# Tweaking a Delta 32-100 plate joiner



## KGRRSteve (Dec 12, 2012)

Bought a 32-100 plate joiner a few months back off from Craig's List. Couldn't pass up the deal.

Did some reading, and from what little information was out there it seemed like people liked the unit, but found the foot operated feed mechanism to be the weak point. So for fun, I disconnected the cable and foot pedal and built a simple lever arm to feed the cutter into the work piece.

I haven't put it to the test yet and I don't know if I really need this kind of unit (which seems geared more towards higher volume biscuit slot cutting than the Porter Cable hand unit I have been using).

Anybody have experience with, or thoughts about, this unit?


----------



## KGRRSteve (Dec 12, 2012)

A couple of reference links:

http://www.woodweb.com/knowledgebase/StationaryBiscuit_Joiners.html

http://www.normstools.com/images/normstools/32-100.shtml


----------



## KGRRSteve (Dec 12, 2012)

Nobody here has used one?


----------



## AlaskaGuy (Jan 29, 2012)

I know this is an old thread but I just found it.

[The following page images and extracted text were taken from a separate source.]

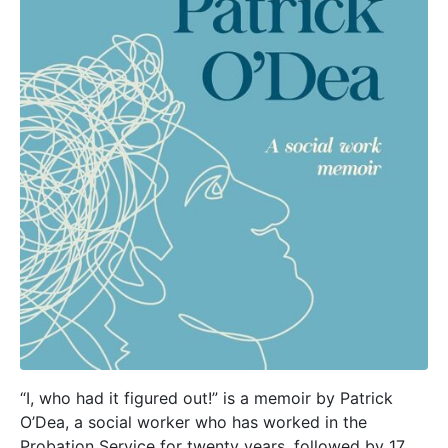
“I, who had it figured out!” is a memoir by Patrick
O’Dea, a social worker who has worked in the
Probation Service for twenty years, followed by 17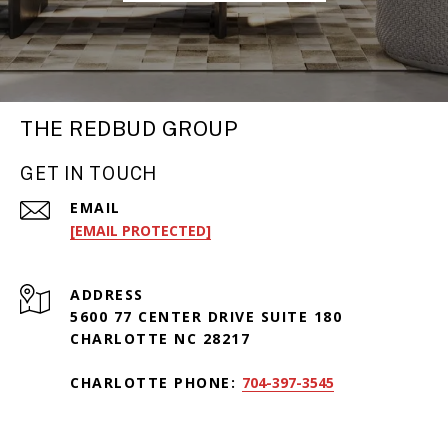
THE REDBUD GROUP
GET IN TOUCH
EMAIL
[EMAIL PROTECTED]
ADDRESS
5600 77 CENTER DRIVE SUITE 180
CHARLOTTE NC 28217
CHARLOTTE PHONE:
704-397-3545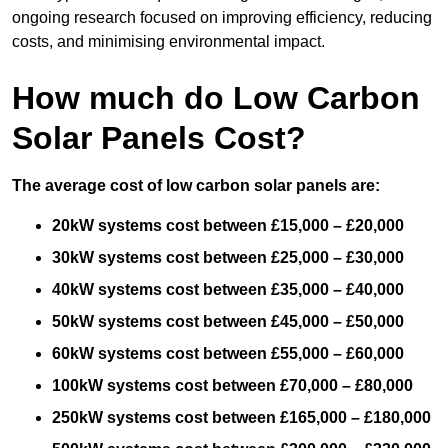
ongoing research focused on improving efficiency, reducing
costs, and minimising environmental impact.
How much do Low Carbon
Solar Panels Cost?
The average cost of low carbon solar panels are:
20kW systems cost between £15,000 – £20,000
30kW systems cost between £25,000 – £30,000
40kW systems cost between £35,000 – £40,000
50kW systems cost between £45,000 – £50,000
60kW systems cost between £55,000 – £60,000
100kW systems cost between £70,000 – £80,000
250kW systems cost between £165,000 – £180,000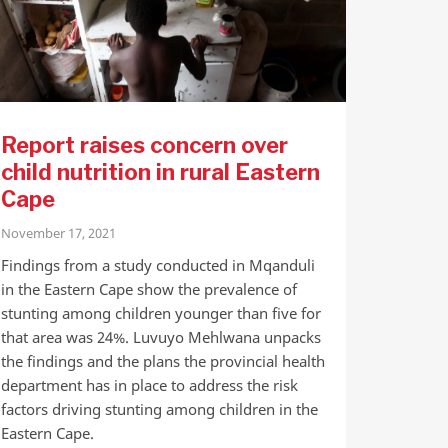
Report raises concern over
child nutrition in rural Eastern
Cape
November 17, 2021
Findings from a study conducted in Mqanduli
in the Eastern Cape show the prevalence of
stunting among children younger than five for
that area was 24%. Luvuyo Mehlwana unpacks
the findings and the plans the provincial health
department has in place to address the risk
factors driving stunting among children in the
Eastern Cape.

I've had a Delta 32-100 for many years. I only use it for face frame stock but it really excels at that. I added an air cylinder because the original food feed didn't work that well. The rest of the machine works great.








http://i119.photobucket.com/albums/o159/rmccomas0043/BJLarge.jpg[/IMG[/URL]]


----------



## KGRRSteve (Dec 12, 2012)

I like that air cylinder mod. What kind of control valve is that? Can you control the cutter feed rate with it?

So far I've been really happy with the simple hand lever I'm using. I've only used it on 1/2 dozen projects (at most), but it does a nice job and it's quick to locate and clamp stock and cut consistent slots.


----------